Wie sieht Deine Definition des Punk aus?
Merle: Nun, ganz bestimmt hat sie nichts mit Politik zu tun. Für mich ist Punk eher eine individuelle Sache, in der ich das machen kann, worauf ich Bock habe, ohne dabei auf jemand Rücksicht nehmen zu müssen oder jemand gefallen zu wollen.
Dieser Tage gibt es viele Country-Sänger und -Bands, die weitaus mehr „Punk“ sind als viele Bands, die unter dem Begriff „Punk“ firmieren.
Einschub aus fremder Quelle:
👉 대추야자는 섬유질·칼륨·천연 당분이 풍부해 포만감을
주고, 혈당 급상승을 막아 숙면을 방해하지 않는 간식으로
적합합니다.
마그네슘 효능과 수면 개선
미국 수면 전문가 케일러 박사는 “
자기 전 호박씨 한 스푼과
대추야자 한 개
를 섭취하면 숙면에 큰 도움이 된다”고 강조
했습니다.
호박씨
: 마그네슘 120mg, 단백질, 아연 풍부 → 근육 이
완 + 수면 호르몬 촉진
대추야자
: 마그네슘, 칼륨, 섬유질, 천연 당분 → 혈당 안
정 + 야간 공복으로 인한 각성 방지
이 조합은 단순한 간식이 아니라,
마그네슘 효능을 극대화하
Hank III, Bob Wayne oder Joe Buck sind nur einige Beispiele dafür und sogar G.G. hat damals eine Country-Scheibe eingespielt. Was ist das verbindende Elemente zwischen den beiden Musikrichtungen?
Merle: Es geht dabei weniger um die Musik, als vielmehr um die Einstellung. Hank III, der Enkel des großen Hank Williams, ist ein gutes Beispiel dafür, denn er tritt in die Fußstapfen seines Großvaters und thematisiert genau das, was ihn bewegt. Dabei macht er keine Gefangenen und spart keine Themen aus. Alkoholismus, Drogen, Gewalt, Armut, die Ignoranz der Musik-Industrie gegenüber seinem Großvater, all diese Themen finden sich in den Songs wieder.
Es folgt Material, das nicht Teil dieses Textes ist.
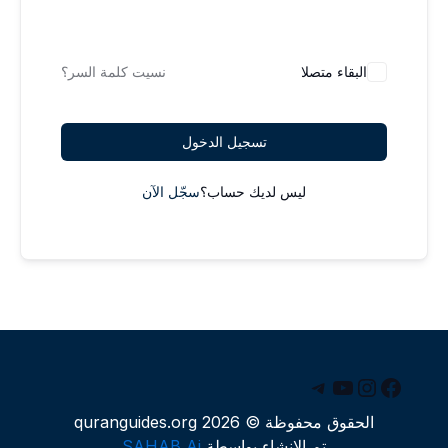
البقاء متصلا
نسيت كلمة السر؟
تسجيل الدخول
ليس لديك حساب؟
سجّل الآن
يسبوك
يوتيوب
إنستجرام
تيليجرام
الحقوق محفوظة © 2026 quranguides.org
تم الإنشاء بواسطة
SAHAB Ai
Und obwohl sich seine Texte weitab des Pop- und Mainstream-Country bewegen, hat er dennoch einen Plattendeal mit Curb Records, einem der größten Country-Label der Staaten. Ich denke, dass er viele junge Country-Sänger beeinflussen wird und eine neue Generation von Outlaw-Country-Singern heranwächst.Hank III ist übrigens ein großer Bewunderer von G.G. Allin, wir sind mit ihm getourt und er hat erwähnt, dass G.G. ihn sehr geprägt hat, da er eben „echt“ war und sich nie irgendwelchen Trends angepasst hat. Er war ein Individuum und kein Marketing-Produkt, wie sie beispielsweise in den ganzen Casting-Shows der Musik-Industrie geschaffen werden. Auf seiner neuen Scheibe hat Hank übrigens den Song „P.F.F.“ (Punch Fight Fuck) meinem Bruder gewidmet.
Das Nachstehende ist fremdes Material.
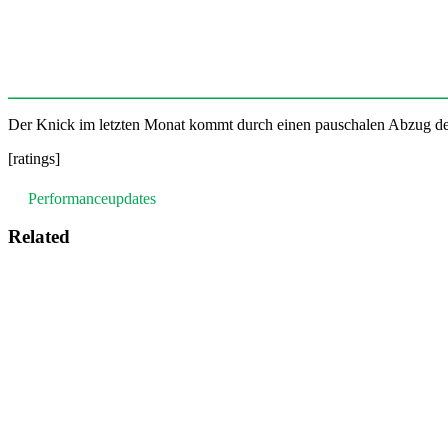
Der Knick im letzten Monat kommt durch einen pauschalen Abzug der
[ratings]
Performanceupdates
Related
Dino: Hank III ist großartig! Und musikalisch vielseitig. Neben seiner Country-Band hat er noch seine Punk-Band Assjack und zudem hat er mit Phil Anselmo die Hardcore-Band Arson Anthem gegründet. Man wird noch viel von ihm hören!
Ich weiß, dass Du viele alte Murder Junkies-Shows mit G.G. gefilmt hast, einige wurden bereits veröffentlicht, teilweise über Dich selbst, teilweise über den amerikanischen DVD-Publisher MVD. Was können wir noch erwarten?
Merle: MVD bringt jetzt im Frühjahr eine „Best of G.G. Allin“-DVD heraus, des weiteren ist über mich eine DVD zum 15. Todestag von G.G. erschienen, die zwei Gigs und einen Besuch am Grab von G.G. enthält. Absolute Pflicht für alle, die noch nichts über G.G. wissen, ist aber die Doku „Hated“ aus dem Jahre 1994, die von niemand geringerem als von Todd Phillips gedreht wurde, der mittlerweile Filme wie „Road Trip“ und „Starsky & Hutch“ gedreht hat.
Habt ihr eigentlich jemals einen eurer Songs zu einem Soundtrack beigesteuert? Der aggressive und dreckige Sound müsste doch bestens zu den zurzeit sehr angesagten Fake-Snuff und Torture-Porn-Filmen passen.
Merle: Einer unserer Songs findet sich tatsächlich in einem Film wieder. Lass mal überlegen, ich hab ihn zuhause liegen, habe ihn aber noch nicht gesehen. „Penace“… Sagt Dir das etwas?!
„August Underground’s Penace“? Von Fred Vogel?
Merle: Ja, genau! Ich sehe, Du kennst Dich aus! In dem Film sind wie vertreten, das war’s dann auch schon. Wenn man Musik wie wir macht, stehen die Leute nicht gerade Schlange, um uns für einen Soundtrack zu gewinnen. Ich hab den Film ehrlich gesagt nie gesehen, aber er liegt bei mir zuhause rum. Ist er gut?
Sagen wir’s mal so, ihr passt ganz gut in den Film rein…
Merle: Okay, vielleicht sollte ich ihn doch mal anschauen.
Eure Band würde sich doch bestens als Cast für ein Roadmovie eignen, im Stile von „Natural Born Killers“…
Merle: Gute Idee, zahlst Du uns die Produktion?
Äh… nein!
Merle: Siehst Du, genau das ist das Problem. Ideen gibt es viele, aber es ist nicht gerade so, dass die Filmproduzenten täglich an meiner Tür klingeln.